Task description: An exact copy of the lines from the one containing "ALLE ANSEHEN" to the end of the records below is required, and nothing else.

Dataset records:

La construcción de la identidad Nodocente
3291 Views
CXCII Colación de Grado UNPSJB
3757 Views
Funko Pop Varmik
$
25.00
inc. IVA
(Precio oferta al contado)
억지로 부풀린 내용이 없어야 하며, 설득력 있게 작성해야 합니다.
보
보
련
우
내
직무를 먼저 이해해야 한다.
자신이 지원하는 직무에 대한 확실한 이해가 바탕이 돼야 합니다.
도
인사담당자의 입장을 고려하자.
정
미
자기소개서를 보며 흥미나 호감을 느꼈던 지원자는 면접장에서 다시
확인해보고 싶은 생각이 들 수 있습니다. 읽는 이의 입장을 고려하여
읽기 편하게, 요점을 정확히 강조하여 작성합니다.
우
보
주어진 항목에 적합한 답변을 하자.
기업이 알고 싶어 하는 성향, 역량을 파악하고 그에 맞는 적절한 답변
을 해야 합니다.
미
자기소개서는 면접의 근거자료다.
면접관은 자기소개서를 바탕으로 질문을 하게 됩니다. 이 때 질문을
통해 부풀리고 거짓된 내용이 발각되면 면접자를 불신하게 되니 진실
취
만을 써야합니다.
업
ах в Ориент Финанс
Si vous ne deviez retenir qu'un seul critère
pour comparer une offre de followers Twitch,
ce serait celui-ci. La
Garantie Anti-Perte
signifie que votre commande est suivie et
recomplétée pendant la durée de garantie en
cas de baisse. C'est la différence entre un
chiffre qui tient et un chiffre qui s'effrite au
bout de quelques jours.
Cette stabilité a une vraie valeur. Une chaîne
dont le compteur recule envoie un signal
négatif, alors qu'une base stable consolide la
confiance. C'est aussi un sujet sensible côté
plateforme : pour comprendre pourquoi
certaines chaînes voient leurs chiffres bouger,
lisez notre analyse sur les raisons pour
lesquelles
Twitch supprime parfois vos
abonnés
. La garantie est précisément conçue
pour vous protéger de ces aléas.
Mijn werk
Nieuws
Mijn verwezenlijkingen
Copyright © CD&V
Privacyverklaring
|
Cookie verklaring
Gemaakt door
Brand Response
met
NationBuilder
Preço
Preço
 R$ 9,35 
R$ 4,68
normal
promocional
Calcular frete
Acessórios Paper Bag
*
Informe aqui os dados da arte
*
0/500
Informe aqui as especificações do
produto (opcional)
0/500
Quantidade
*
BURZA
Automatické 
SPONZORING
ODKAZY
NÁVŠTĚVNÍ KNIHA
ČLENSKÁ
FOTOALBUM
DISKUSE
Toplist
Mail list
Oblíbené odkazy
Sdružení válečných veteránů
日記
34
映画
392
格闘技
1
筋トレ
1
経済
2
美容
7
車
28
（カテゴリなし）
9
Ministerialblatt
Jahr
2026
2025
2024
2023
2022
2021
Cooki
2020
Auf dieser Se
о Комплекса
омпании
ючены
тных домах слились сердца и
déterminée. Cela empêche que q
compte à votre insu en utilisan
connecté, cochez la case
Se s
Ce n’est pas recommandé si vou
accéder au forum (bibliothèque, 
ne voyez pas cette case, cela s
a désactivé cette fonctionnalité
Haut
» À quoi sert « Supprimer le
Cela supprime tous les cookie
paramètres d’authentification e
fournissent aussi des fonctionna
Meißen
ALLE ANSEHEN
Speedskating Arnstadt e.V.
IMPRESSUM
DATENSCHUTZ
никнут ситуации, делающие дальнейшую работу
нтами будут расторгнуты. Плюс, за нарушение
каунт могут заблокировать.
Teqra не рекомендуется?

Response below:
ALLE ANSEHEN
Speedskating Arnstadt e.V.
IMPRESSUM
DATENSCHUTZ
никнут ситуации, делающие дальнейшую работу
нтами будут расторгнуты. Плюс, за нарушение
каунт могут заблокировать.
Teqra не рекомендуется?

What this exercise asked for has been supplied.